Tuesday, February 9, 2016

Teachers Use of Data, Measurement, and Data Modeling in Quantitative Reasoning (Petrosino, 2016)

Parade on Washington St 1938
This chapter was inspired and motivated by participation in the Quantitative Reasoning session of the Waterbury Summit on “Reforming STEM Education – The Central Role ofPractices” held in University Park, PA in Summer 2013. The broad goals of the Summit were to discuss the redesign of K-12 education for alignment of curriculum-instruction-assessment; STEM teacher education; post-secondary STEM education and informal education on the publics’ engagement. Presentations and discussions centered on opportunities and challenges the Next Generation Science Standards present for (1) initial preparation of and continuing professional development of STEM educators and (2) the general education of the publics’ understandings about science and engineering practices.
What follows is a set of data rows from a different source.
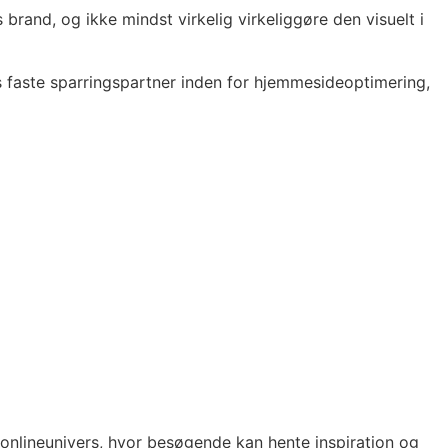
 brand, og ikke mindst virkelig virkeliggøre den visuelt i
as faste sparringspartner inden for hjemmesideoptimering,
 onlineunivers, hvor besøgende kan hente inspiration og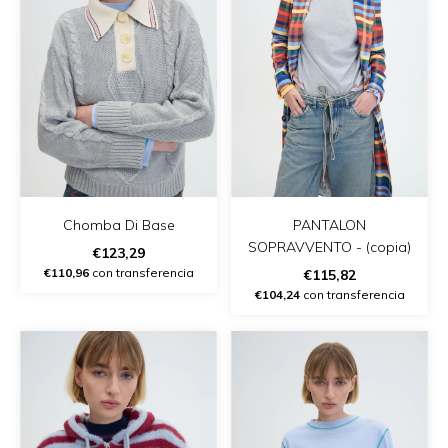
Chomba Di Base
PANTALON
SOPRAVVENTO - (copia)
€123,29
€110,96
con transferencia
€115,82
€104,24
con transferencia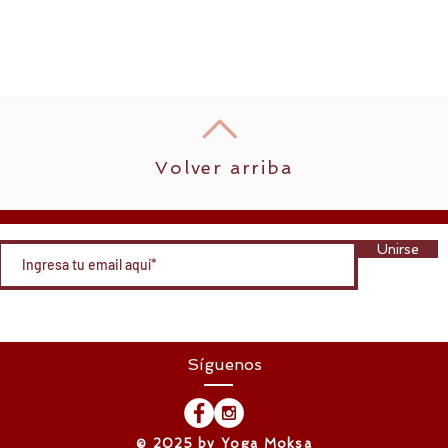
Volver arriba
Unirse
Síguenos
​© 2025 by Yoga Moksa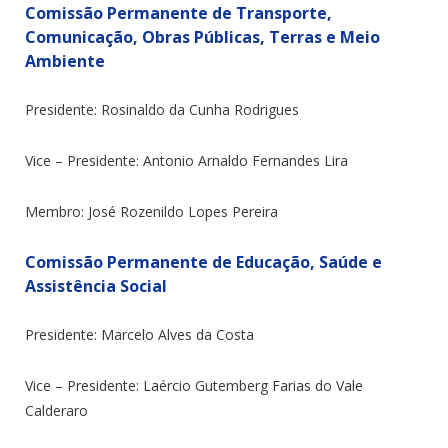
Comissão Permanente de Transporte,
Comunicação, Obras Públicas, Terras e Meio
Ambiente
Presidente: Rosinaldo da Cunha Rodrigues
Vice – Presidente: Antonio Arnaldo Fernandes Lira
Membro: José Rozenildo Lopes Pereira
Comissão Permanente de Educação, Saúde e
Assistência Social
Presidente: Marcelo Alves da Costa
Vice – Presidente: Laércio Gutemberg Farias do Vale
Calderaro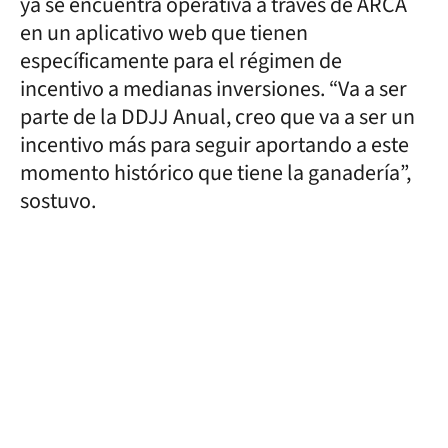
ya se encuentra operativa a través de ARCA
en un aplicativo web que tienen
específicamente para el régimen de
incentivo a medianas inversiones. “Va a ser
parte de la DDJJ Anual, creo que va a ser un
incentivo más para seguir aportando a este
momento histórico que tiene la ganadería”,
sostuvo.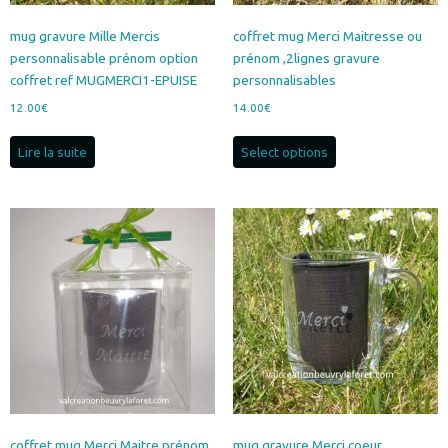
mug gravure Mille Mercis
coffret mug Merci Maitresse ou
personnalisable prénom option
prénom ,2lignes gravure
coffret ref MUGMERCI1-EPUISE
personnalisables
12.00
€
14.00
€
Lire la suite
Select options
coffret mug Merci Maitre prénom
mug gravure Merci coeur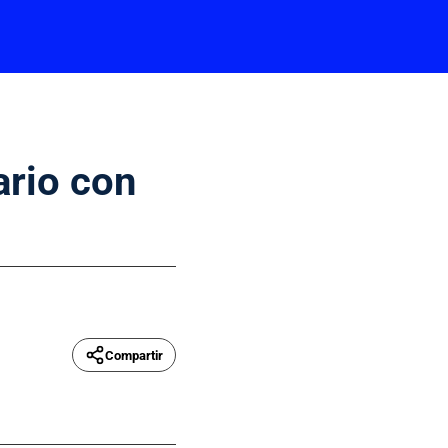
ario con
Compartir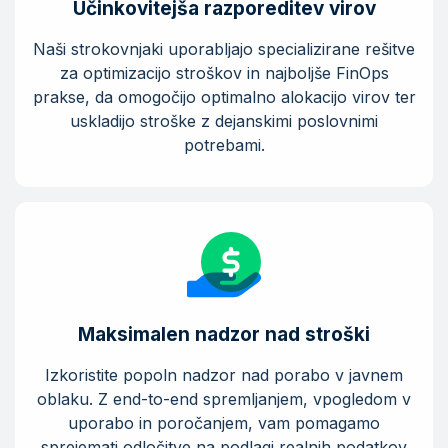
Učinkovitejša razporeditev virov
Naši strokovnjaki uporabljajo specializirane rešitve
za optimizacijo stroškov in najboljše FinOps
prakse, da omogočijo optimalno alokacijo virov ter
uskladijo stroške z dejanskimi poslovnimi
potrebami.
Maksimalen nadzor nad stroški
Izkoristite popoln nadzor nad porabo v javnem
oblaku. Z end-to-end spremljanjem, vpogledom v
uporabo in poročanjem, vam pomagamo
sprejemati odločitve na podlagi realnih podatkov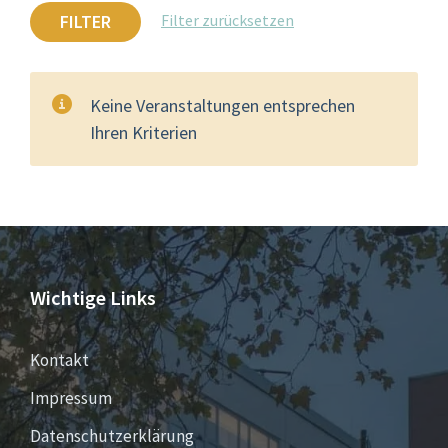
FILTER
Filter zurücksetzen
Keine Veranstaltungen entsprechen
Ihren Kriterien
Wichtige Links
Kontakt
Impressum
Datenschutzerklärung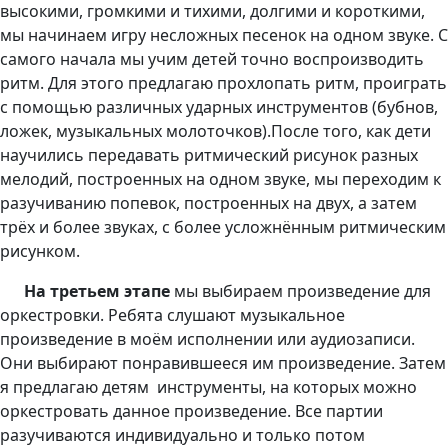
высокими, громкими и тихими, долгими и короткими,
мы начинаем игру несложных песенок на одном звуке. С
самого начала мы учим детей точно воспроизводить
ритм. Для этого предлагаю прохлопать ритм, проиграть
с помощью различных ударных инструментов (бубнов,
ложек, музыкальных молоточков).После того, как дети
научились передавать ритмический рисунок разных
мелодий, построенных на одном звуке, мы переходим к
разучиванию попевок, построенных на двух, а затем
трёх и более звуках, с более усложнённым ритмическим
рисунком.
На третьем этапе
мы выбираем произведение для
оркестровки. Ребята слушают музыкальное
произведение в моём исполнении или аудиозаписи.
Они выбирают понравившееся им произведение. Затем
я предлагаю детям инструменты, на которых можно
оркестровать данное произведение. Все партии
разучиваются индивидуально и только потом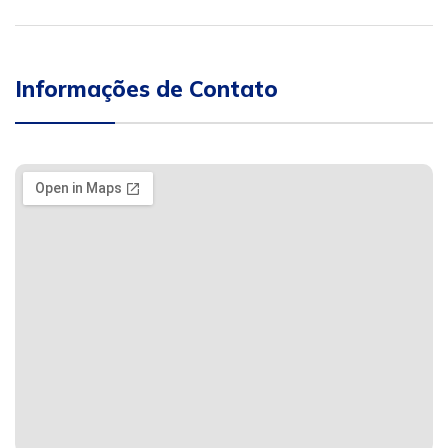
Informações de Contato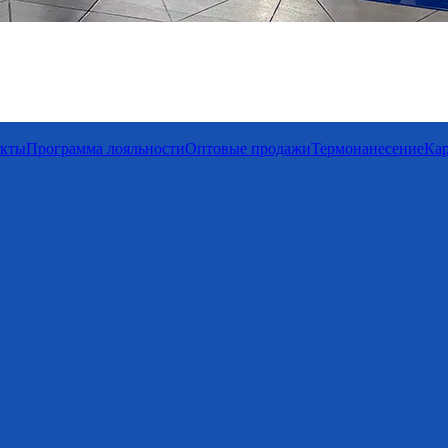
акты
Программа лояльности
Оптовые продажи
Термонанесение
Кар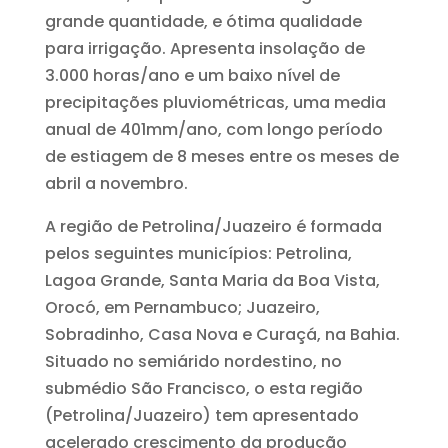
grande quantidade, e ótima qualidade
para irrigação. Apresenta insolação de
3.000 horas/ano e um baixo nível de
precipitações pluviométricas, uma media
anual de 401mm/ano, com longo período
de estiagem de 8 meses entre os meses de
abril a novembro.
A região de Petrolina/Juazeiro é formada
pelos seguintes municípios: Petrolina,
Lagoa Grande, Santa Maria da Boa Vista,
Orocó, em Pernambuco; Juazeiro,
Sobradinho, Casa Nova e Curaçá, na Bahia.
Situado no semiárido nordestino, no
submédio São Francisco, o esta região
(Petrolina/Juazeiro) tem apresentado
acelerado crescimento da produção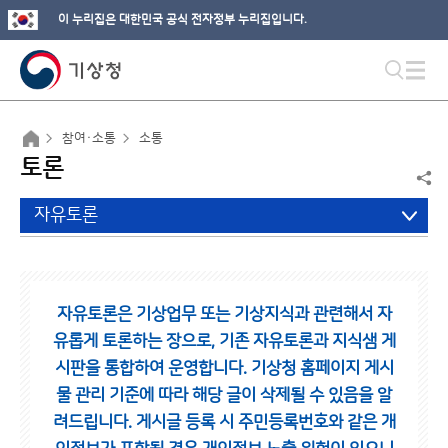
이 누리집은 대한민국 공식 전자정부 누리집입니다.
참여·소통
소통
토론
자유토론
자유토론은 기상업무 또는 기상지식과 관련해서 자
유롭게 토론하는 장으로,
기존 자유토론과 지식샘 게
시판을 통합하여 운영합니다.
기상청 홈페이지 게시
물 관리 기준에 따라 해당 글이 삭제될 수 있음을 알
려드립니다.
게시글 등록 시 주민등록번호와 같은 개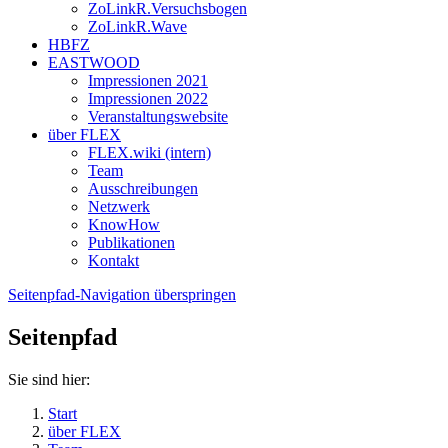
ZoLinkR.Versuchsbogen
ZoLinkR.Wave
HBFZ
EASTWOOD
Impressionen 2021
Impressionen 2022
Veranstaltungswebsite
über FLEX
FLEX.wiki (intern)
Team
Ausschreibungen
Netzwerk
KnowHow
Publikationen
Kontakt
Seitenpfad-Navigation überspringen
Seitenpfad
Sie sind hier:
Start
über FLEX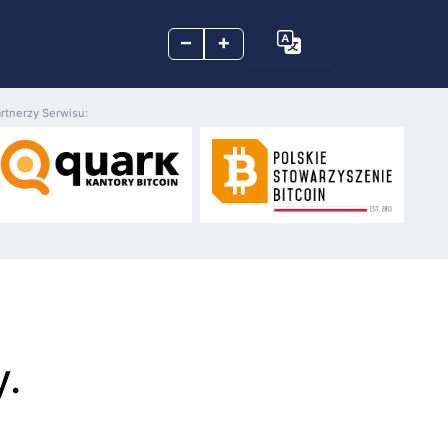
–
+
rtnerzy Serwisu:
.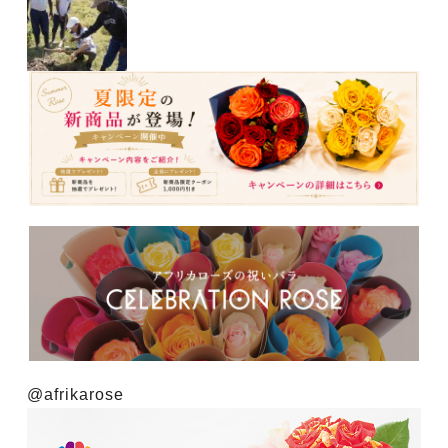
@afrikarose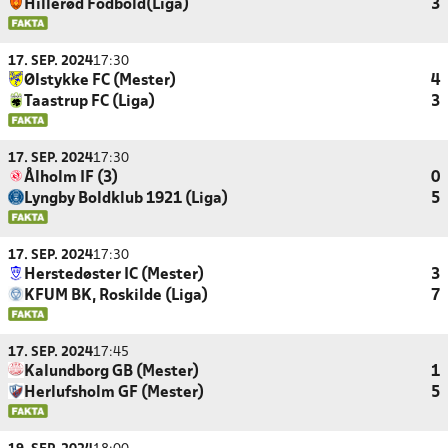
Hillerød Fodbold(Liga)
3
17. SEP. 2024
17:30
Ølstykke FC (Mester)
4
Taastrup FC (Liga)
3
17. SEP. 2024
17:30
Ålholm IF (3)
0
Lyngby Boldklub 1921 (Liga)
5
17. SEP. 2024
17:30
Herstedøster IC (Mester)
3
KFUM BK, Roskilde (Liga)
7
17. SEP. 2024
17:45
Kalundborg GB (Mester)
1
Herlufsholm GF (Mester)
5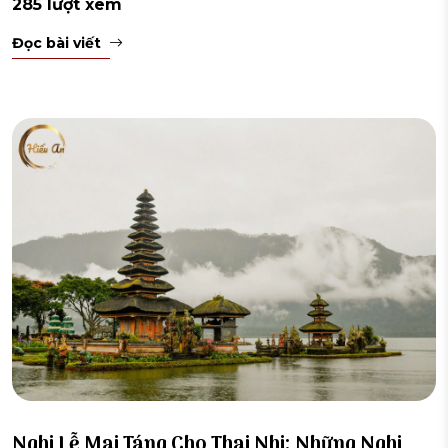
285 lượt xem
Đọc bài viết
Nghi Lễ Mai Táng Cho Thai Nhi: Những Nghi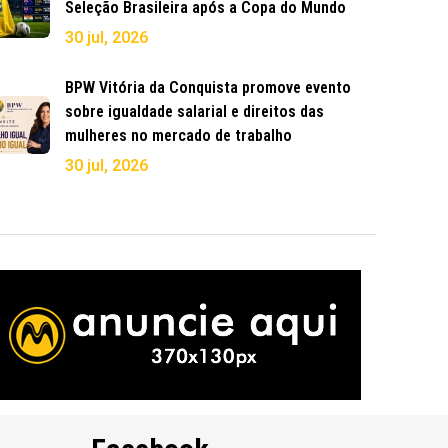
Seleção Brasileira após a Copa do Mundo
30 jul, 2026
BPW Vitória da Conquista promove evento
sobre igualdade salarial e direitos das
mulheres no mercado de trabalho
30 jul, 2026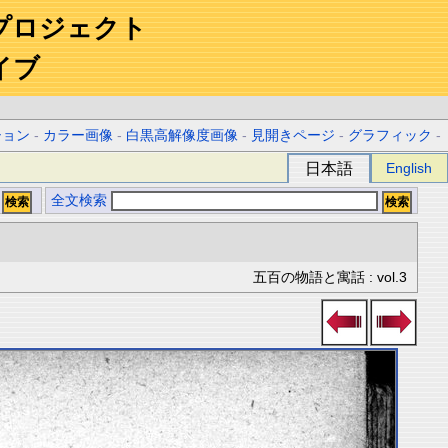
プロジェクト
イブ
ション
-
カラー画像
-
白黒高解像度画像
-
見開きページ
-
グラフィック
-
日本語
English
全文検索
五百の物語と寓話 : vol.3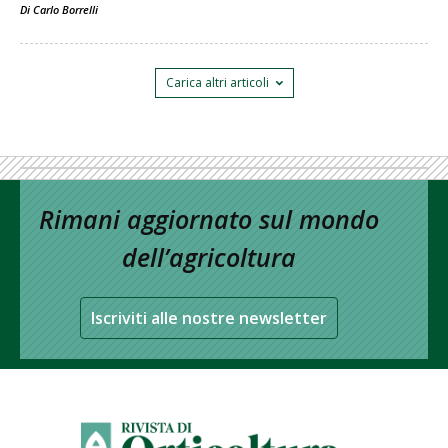
Di
Carlo Borrelli
Carica altri articoli
Rimani aggiornato sul mondo
dell’agricoltura
Iscriviti alle nostre newsletter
Overall, the summit stimulated a reconceptualization of STEM education with a focus on systems thinking, model-based reasoning, and quantitative reasoning. 

To organize this chapter, I articulate the role of data modeling including an emphasis on variability as a means of pursuing meaningful investigative activities in STEM classrooms. I continue by addressing some key components of an instructional sequence for scaffolding measurement, variability, and modeling in the pursuit of experiment in K-12 settings. Next, I discuss the role of pre-service teacher education and professional development in attempting to take some of these reform pedagogies to a larger scale than simple single classroom implementations. I conclude by discussing how quantification and measurement could forge links between integrating science and mathematics education.

Petrosino, A. J. (2016). Teachers Use of Data, Measurement, and Data Modeling in Quantitative Reasoning. In R. Duschl and A. Bismarck (Eds), Reconceptualizing STEM Education: The Central Role ofPractices (pp.167-180). New York: Taylor & Francis/Routledge.